### Aim of the task
In the data that follows, find the line with "Advertising (295, 978)"; transcribe it, every later line up to the one with "Contact editorial (310, 912)", and that line as well, exactly and with no others.

### Source records

┌──

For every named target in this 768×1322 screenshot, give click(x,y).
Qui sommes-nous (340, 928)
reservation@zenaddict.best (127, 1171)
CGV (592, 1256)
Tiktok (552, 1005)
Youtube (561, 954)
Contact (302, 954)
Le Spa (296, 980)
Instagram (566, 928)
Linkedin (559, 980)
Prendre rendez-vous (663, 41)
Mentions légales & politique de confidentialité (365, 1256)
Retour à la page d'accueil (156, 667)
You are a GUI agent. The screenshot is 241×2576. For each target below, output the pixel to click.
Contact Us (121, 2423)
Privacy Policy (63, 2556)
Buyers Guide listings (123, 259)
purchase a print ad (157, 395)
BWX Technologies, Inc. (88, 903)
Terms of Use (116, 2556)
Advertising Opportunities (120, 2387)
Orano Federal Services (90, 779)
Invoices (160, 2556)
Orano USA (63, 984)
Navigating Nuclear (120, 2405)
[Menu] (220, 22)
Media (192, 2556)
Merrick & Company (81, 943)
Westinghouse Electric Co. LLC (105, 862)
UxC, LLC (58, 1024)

└──
┌──

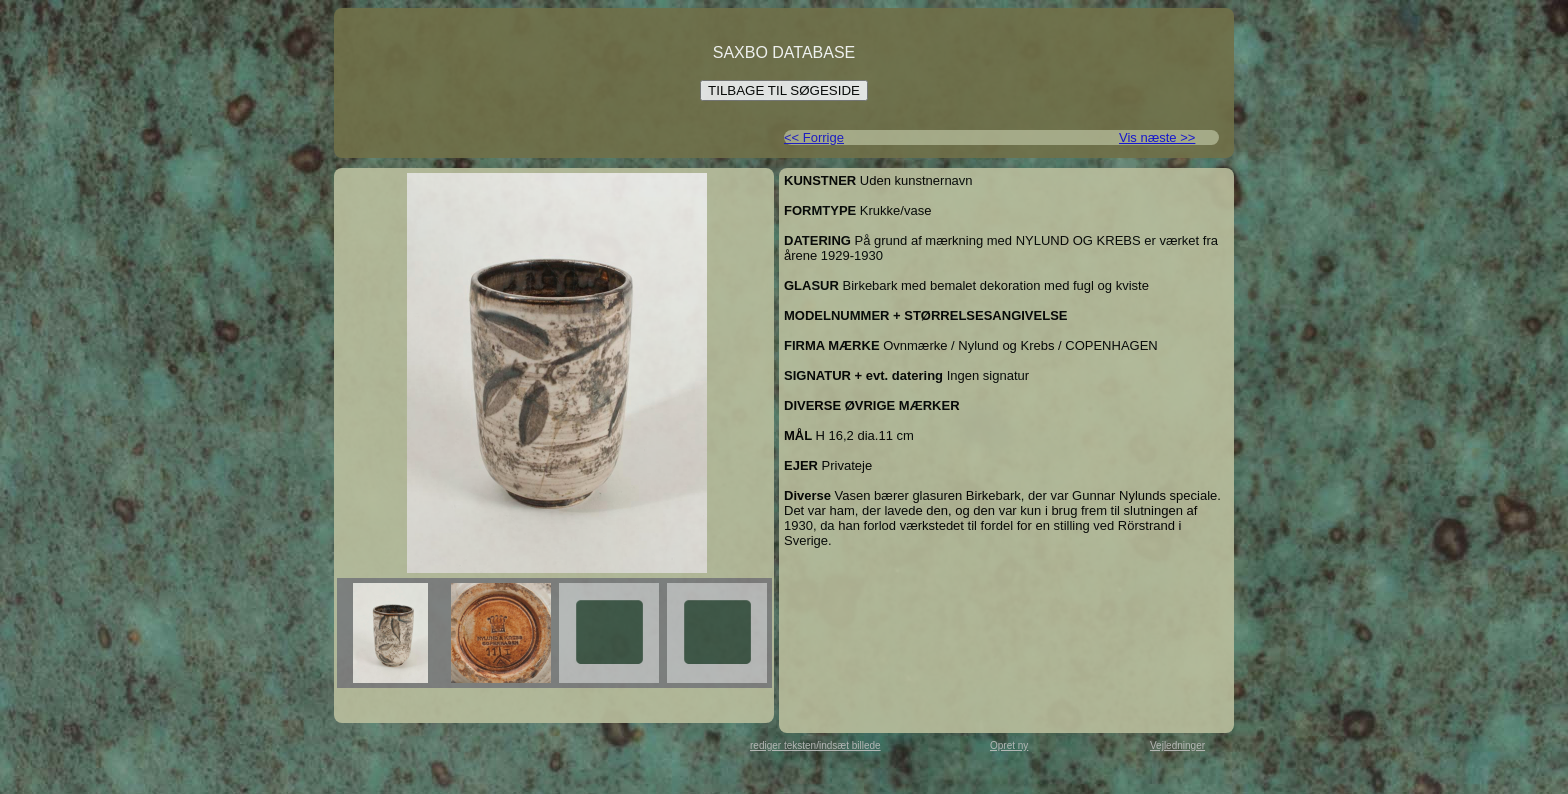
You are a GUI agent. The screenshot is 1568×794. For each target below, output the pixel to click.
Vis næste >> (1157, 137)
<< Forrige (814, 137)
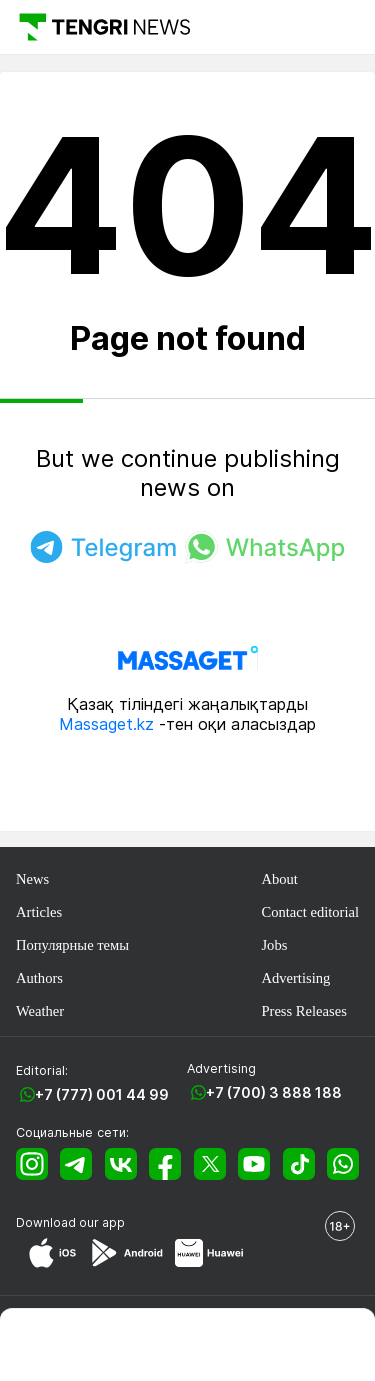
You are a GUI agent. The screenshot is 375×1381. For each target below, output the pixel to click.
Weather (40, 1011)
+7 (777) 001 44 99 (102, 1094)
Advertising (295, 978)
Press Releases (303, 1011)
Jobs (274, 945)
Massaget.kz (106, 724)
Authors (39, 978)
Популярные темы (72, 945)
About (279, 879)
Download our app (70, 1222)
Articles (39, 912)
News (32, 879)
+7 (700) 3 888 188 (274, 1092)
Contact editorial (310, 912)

└──
┌──

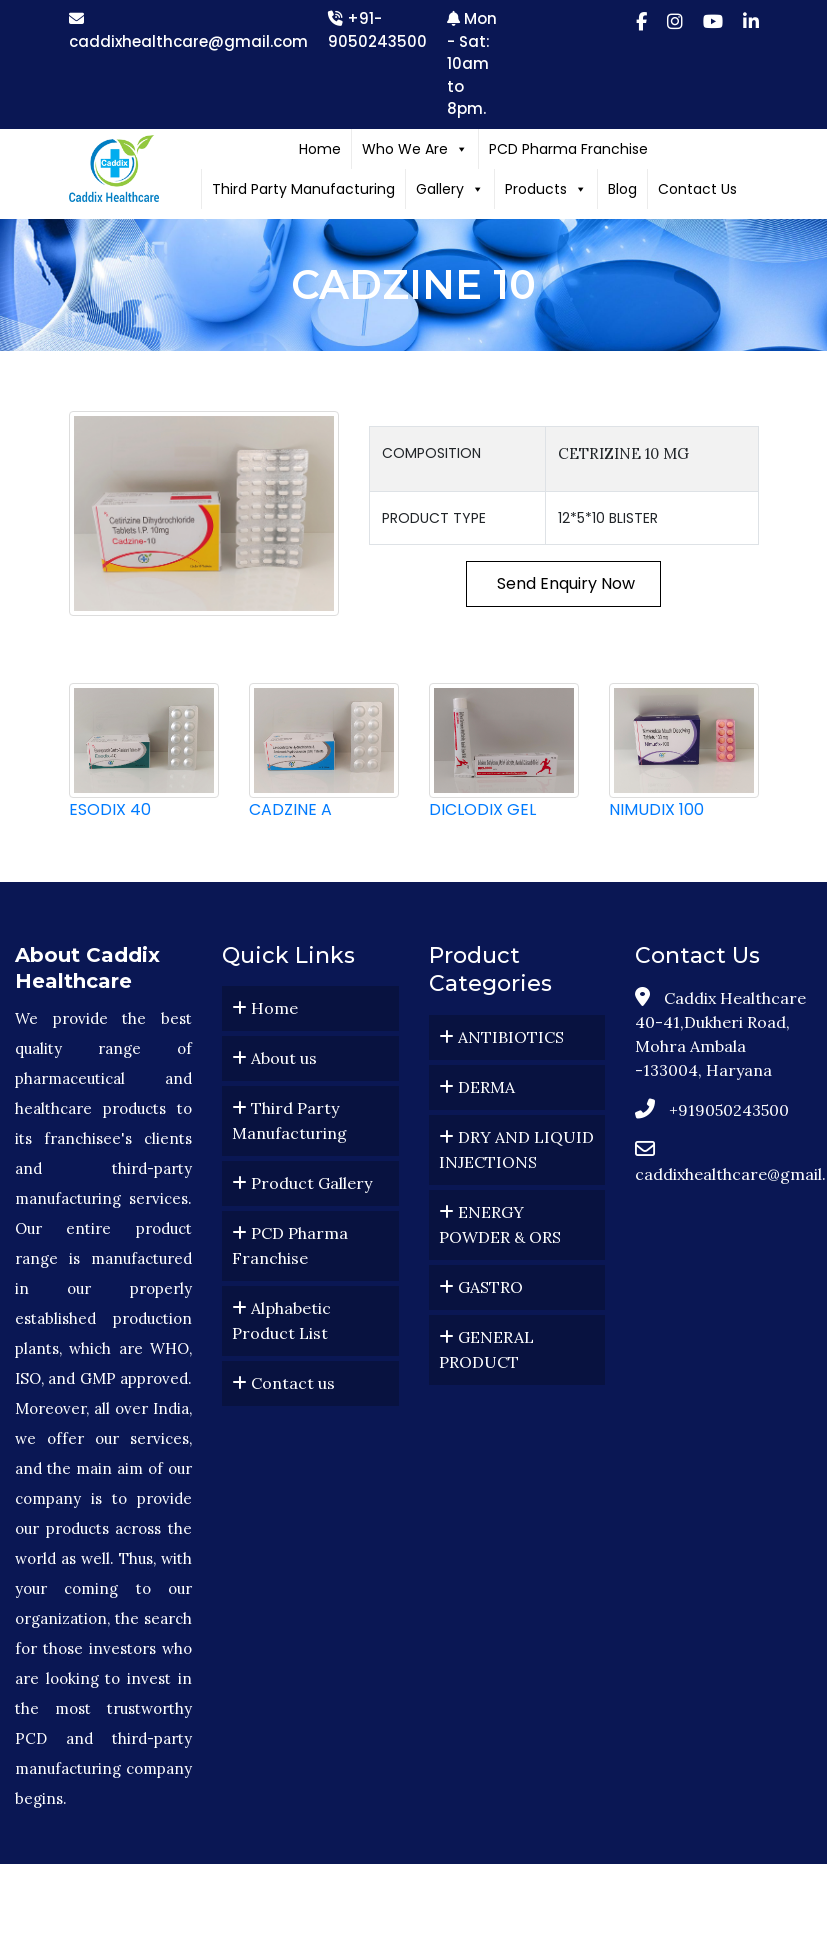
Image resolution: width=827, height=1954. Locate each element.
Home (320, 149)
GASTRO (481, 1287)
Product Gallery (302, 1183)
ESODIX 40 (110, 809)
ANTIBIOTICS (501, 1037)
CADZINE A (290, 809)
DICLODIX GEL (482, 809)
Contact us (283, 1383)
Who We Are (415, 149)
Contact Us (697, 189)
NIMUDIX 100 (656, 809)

└──

### Solution to this exercise
Advertising (295, 978)
Press Releases (303, 1011)
Jobs (274, 945)
Massaget.kz (106, 724)
Authors (39, 978)
Популярные темы (72, 945)
About (279, 879)
Download our app (70, 1222)
Articles (39, 912)
News (32, 879)
+7 (700) 3 888 188 (274, 1092)
Contact editorial (310, 912)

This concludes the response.